▶ Dataset:

--- START ---

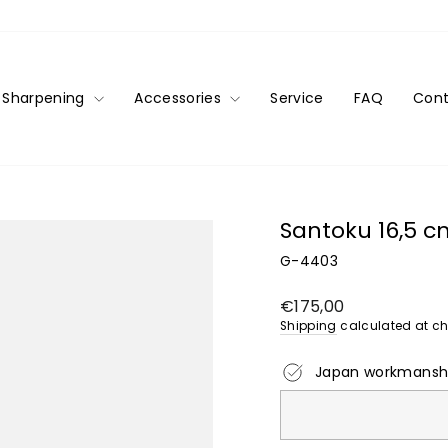
Sharpening
Accessories
Service
FAQ
Cont
Santoku 16,5 
G-4403
Regular
€175,00
price
Shipping
calculated at ch
Japan workmansh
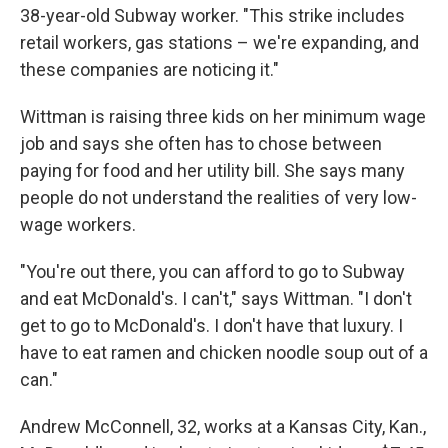
38-year-old Subway worker. "This strike includes
retail workers, gas stations – we're expanding, and
these companies are noticing it."
Wittman is raising three kids on her minimum wage
job and says she often has to chose between
paying for food and her utility bill. She says many
people do not understand the realities of very low-
wage workers.
"You're out there, you can afford to go to Subway
and eat McDonald's. I can't," says Wittman. "I don't
get to go to McDonald's. I don't have that luxury. I
have to eat ramen and chicken noodle soup out of a
can."
Andrew McConnell, 32, works at a Kansas City, Kan.,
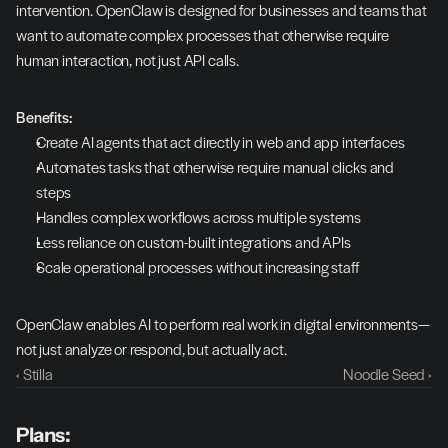
intervention. OpenClaw is designed for businesses and teams that 
want to automate complex processes that otherwise require 
human interaction, not just API calls.
Benefits:
Create AI agents that act directly in web and app interfaces
Automates tasks that otherwise require manual clicks and 
steps
Handles complex workflows across multiple systems
Less reliance on custom-built integrations and APIs
Scale operational processes without increasing staff
OpenClaw enables AI to perform real work in digital environments—
not just analyze or respond, but actually act.
‹ Stilla
Noodle Seed ›
Plans:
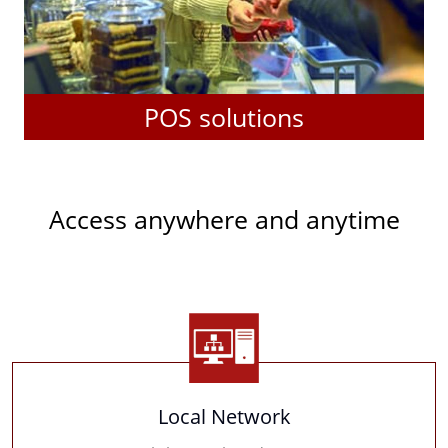
POS solutions
Access anywhere and anytime
Local Network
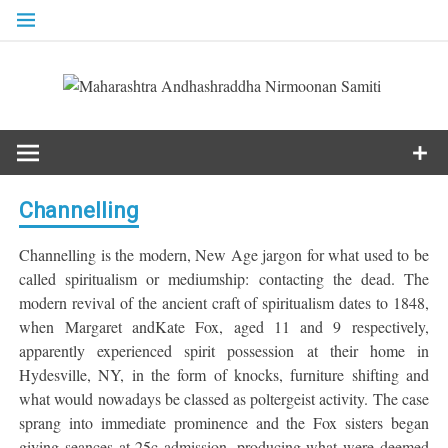
Skip
to
content
Channelling
Channelling is the modern, New Age jargon for what used to be
called spiritualism or mediumship: contacting the dead. The
modern revival of the ancient craft of spiritualism dates to 1848,
when Margaret andKate Fox, aged 11 and 9 respectively,
apparently experienced spirit possession at their home in
Hydesville, NY, in the form of knocks, furniture shifting and
what would nowadays be classed as poltergeist activity. The case
sprang into immediate prominence and the Fox sisters began
giving seances at 25c admission, producing what were deemed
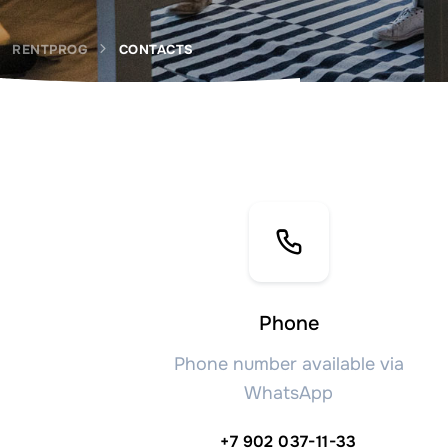
RENTPROG
CONTACTS
Phone
Phone number available via
WhatsApp
+7 902 037-11-33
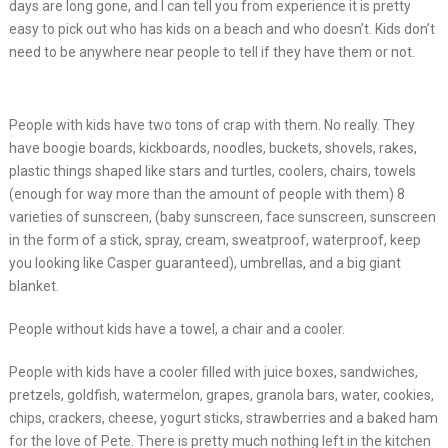
days are long gone, and I can tell you from experience it is pretty
easy to pick out who has kids on a beach and who doesn’t. Kids don’t
need to be anywhere near people to tell if they have them or not.
People with kids have two tons of crap with them. No really. They
have boogie boards, kickboards, noodles, buckets, shovels, rakes,
plastic things shaped like stars and turtles, coolers, chairs, towels
(enough for way more than the amount of people with them) 8
varieties of sunscreen, (baby sunscreen, face sunscreen, sunscreen
in the form of a stick, spray, cream, sweatproof, waterproof, keep
you looking like Casper guaranteed), umbrellas, and a big giant
blanket.
People without kids have a towel, a chair and a cooler.
People with kids have a cooler filled with juice boxes, sandwiches,
pretzels, goldfish, watermelon, grapes, granola bars, water, cookies,
chips, crackers, cheese, yogurt sticks, strawberries and a baked ham
for the love of Pete. There is pretty much nothing left in the kitchen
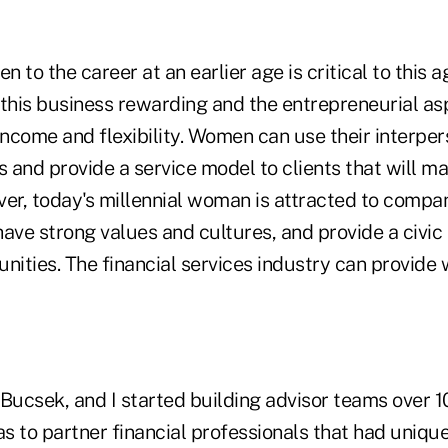
 to the career at an earlier age is critical to this a
his business rewarding and the entrepreneurial asp
income and flexibility. Women can use their interpers
 and provide a service model to clients that will 
ver, today's millennial woman is attracted to compa
ave strong values and cultures, and provide a civic
unities. The financial services industry can provid
Bucsek, and I started building advisor teams over 1
as to partner financial professionals that had unique 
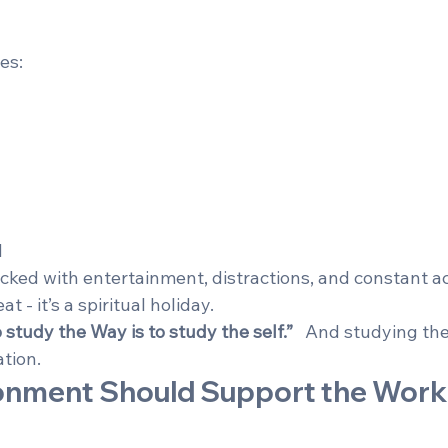
es:
d
cked with entertainment, distractions, and constant activ
t - it’s a spiritual holiday.
 study the Way is to study the self.”
   And studying the
ation.
ronment Should Support the Work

--- END ---

Retype every entry above exactly, leaving out the pictures.

▶ Result below:
Sharpening
Accessories
Service
FAQ
Cont
Santoku 16,5 
G-4403
Regular
€175,00
price
Shipping
calculated at ch
Japan workmansh
38-year-old Subway worker. "This strike includes
retail workers, gas stations – we're expanding, and
these companies are noticing it."
Wittman is raising three kids on her minimum wage
job and says she often has to chose between
paying for food and her utility bill. She says many
people do not understand the realities of very low-
wage workers.
"You're out there, you can afford to go to Subway
and eat McDonald's. I can't," says Wittman. "I don't
get to go to McDonald's. I don't have that luxury. I
have to eat ramen and chicken noodle soup out of a
can."
Andrew McConnell, 32, works at a Kansas City, Kan.,
intervention. OpenClaw is designed for businesses and teams that 
want to automate complex processes that otherwise require 
human interaction, not just API calls.
Benefits:
Create AI agents that act directly in web and app interfaces
Automates tasks that otherwise require manual clicks and 
steps
Handles complex workflows across multiple systems
Less reliance on custom-built integrations and APIs
Scale operational processes without increasing staff
OpenClaw enables AI to perform real work in digital environments—
not just analyze or respond, but actually act.
‹ Stilla
Noodle Seed ›
Plans:
POS solutions
Access anywhere and anytime
Local Network
Skip
to
content
Channelling
Channelling is the modern, New Age jargon for what used to be
called spiritualism or mediumship: contacting the dead. The
modern revival of the ancient craft of spiritualism dates to 1848,
when Margaret andKate Fox, aged 11 and 9 respectively,
apparently experienced spirit possession at their home in
Hydesville, NY, in the form of knocks, furniture shifting and
what would nowadays be classed as poltergeist activity. The case
sprang into immediate prominence and the Fox sisters began
giving seances at 25c admission, producing what were deemed
RENTPROG
CONTACTS
Phone
Phone number available via
WhatsApp
+7 902 037-11-33
days are long gone, and I can tell you from experience it is pretty
easy to pick out who has kids on a beach and who doesn’t. Kids don’t
need to be anywhere near people to tell if they have them or not.
People with kids have two tons of crap with them. No really. They
have boogie boards, kickboards, noodles, buckets, shovels, rakes,
plastic things shaped like stars and turtles, coolers, chairs, towels
(enough for way more than the amount of people with them) 8
varieties of sunscreen, (baby sunscreen, face sunscreen, sunscreen
in the form of a stick, spray, cream, sweatproof, waterproof, keep
you looking like Casper guaranteed), umbrellas, and a big giant
blanket.
People without kids have a towel, a chair and a cooler.
People with kids have a cooler filled with juice boxes, sandwiches,
pretzels, goldfish, watermelon, grapes, granola bars, water, cookies,
chips, crackers, cheese, yogurt sticks, strawberries and a baked ham
for the love of Pete. There is pretty much nothing left in the kitchen
 to the career at an earlier age is critical to this a
his business rewarding and the entrepreneurial asp
income and flexibility. Women can use their interpers
 and provide a service model to clients that will 
ver, today's millennial woman is attracted to compa
ave strong values and cultures, and provide a civic
unities. The financial services industry can provid
Bucsek, and I started building advisor teams over 1
as to partner financial professionals that had unique 
es:
d
cked with entertainment, distractions, and constant activ
t - it’s a spiritual holiday.
 study the Way is to study the self.”
   And studying the
ation.
ronment Should Support the Work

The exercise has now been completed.